▶ **WHAT THE EXERCISE ASKS**
Everything from the line with "Ukraiński profesor zarzucił" to the last line of the material below is what to reproduce, exactly and with no other lines.

▶ **GIVEN DATA**

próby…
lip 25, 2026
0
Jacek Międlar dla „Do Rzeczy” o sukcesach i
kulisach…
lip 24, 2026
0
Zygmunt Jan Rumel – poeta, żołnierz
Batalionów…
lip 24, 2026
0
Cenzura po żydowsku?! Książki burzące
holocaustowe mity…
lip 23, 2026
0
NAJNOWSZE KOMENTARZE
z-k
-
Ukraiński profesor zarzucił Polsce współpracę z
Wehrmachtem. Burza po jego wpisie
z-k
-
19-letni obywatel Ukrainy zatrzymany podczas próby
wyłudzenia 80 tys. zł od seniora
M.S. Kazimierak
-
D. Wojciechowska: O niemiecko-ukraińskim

▶ **EXPECTED OUTPUT**
Ukraiński profesor zarzucił Polsce współpracę z
Wehrmachtem. Burza po jego wpisie
z-k
-
19-letni obywatel Ukrainy zatrzymany podczas próby
wyłudzenia 80 tys. zł od seniora
M.S. Kazimierak
-
D. Wojciechowska: O niemiecko-ukraińskim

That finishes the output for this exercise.